--- Supplied information Enclosed Below ---

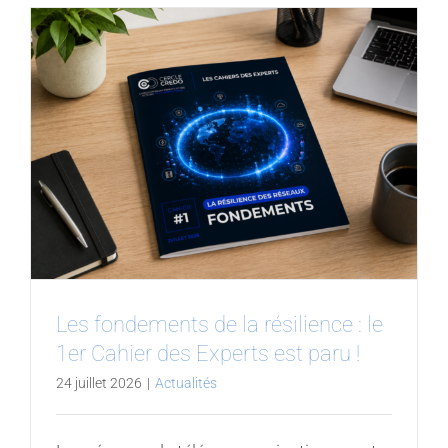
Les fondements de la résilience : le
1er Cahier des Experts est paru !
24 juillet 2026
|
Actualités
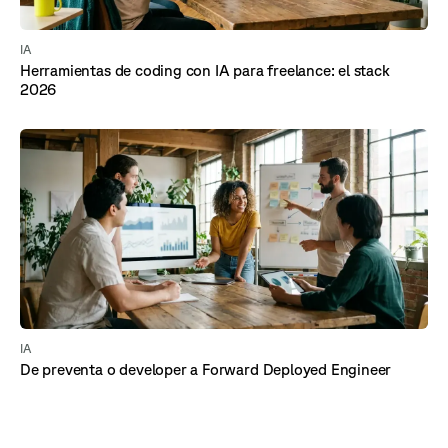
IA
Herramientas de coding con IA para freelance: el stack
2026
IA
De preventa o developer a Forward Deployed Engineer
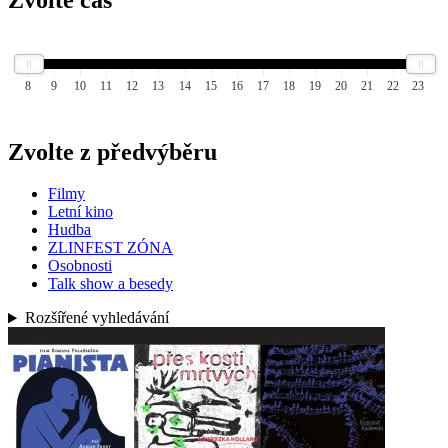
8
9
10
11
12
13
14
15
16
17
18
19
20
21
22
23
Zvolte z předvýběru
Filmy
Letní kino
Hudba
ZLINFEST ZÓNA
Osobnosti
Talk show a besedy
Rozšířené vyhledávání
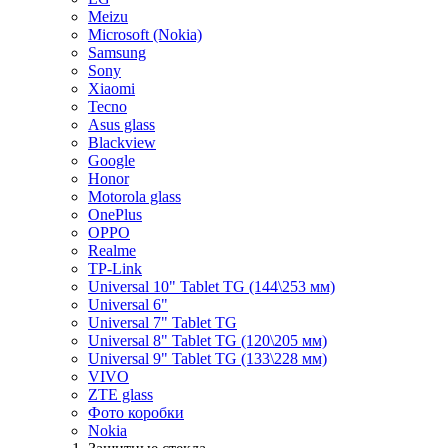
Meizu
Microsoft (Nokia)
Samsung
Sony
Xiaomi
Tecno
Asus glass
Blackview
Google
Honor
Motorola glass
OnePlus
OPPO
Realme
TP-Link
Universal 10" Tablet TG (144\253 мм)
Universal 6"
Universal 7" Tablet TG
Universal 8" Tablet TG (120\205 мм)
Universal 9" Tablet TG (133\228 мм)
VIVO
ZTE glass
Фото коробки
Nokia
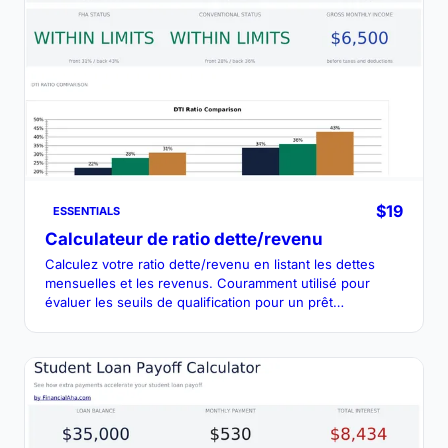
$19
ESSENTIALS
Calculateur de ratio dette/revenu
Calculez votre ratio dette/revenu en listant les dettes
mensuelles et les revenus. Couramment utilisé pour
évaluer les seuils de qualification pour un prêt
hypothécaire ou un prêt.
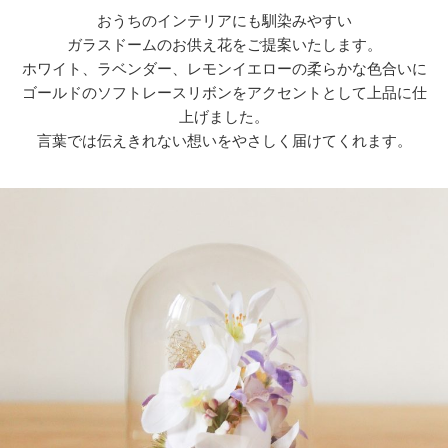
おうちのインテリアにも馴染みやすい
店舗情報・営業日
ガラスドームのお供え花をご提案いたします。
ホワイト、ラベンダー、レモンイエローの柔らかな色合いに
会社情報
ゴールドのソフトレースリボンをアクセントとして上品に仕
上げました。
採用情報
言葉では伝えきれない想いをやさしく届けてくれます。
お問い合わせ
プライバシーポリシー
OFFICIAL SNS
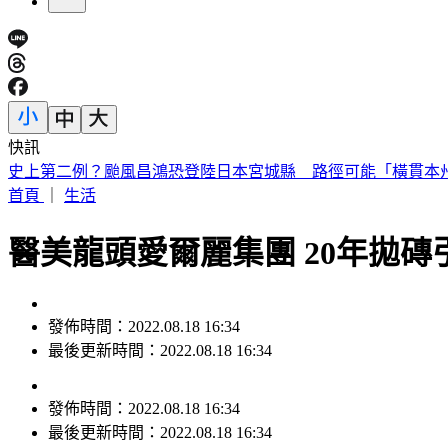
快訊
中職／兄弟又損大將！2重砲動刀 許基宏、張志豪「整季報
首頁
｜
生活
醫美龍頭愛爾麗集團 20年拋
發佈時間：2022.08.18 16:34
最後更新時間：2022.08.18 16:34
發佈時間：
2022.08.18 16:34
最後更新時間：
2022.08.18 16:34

--- End of Enclosed Supplied information ---

**Required action**
Each line above that includes "Universal" should be shown.

**Final answer**
Universal 10" Tablet TG (144\253 мм)
Universal 6"
Universal 7" Tablet TG
Universal 8" Tablet TG (120\205 мм)
Universal 9" Tablet TG (133\228 мм)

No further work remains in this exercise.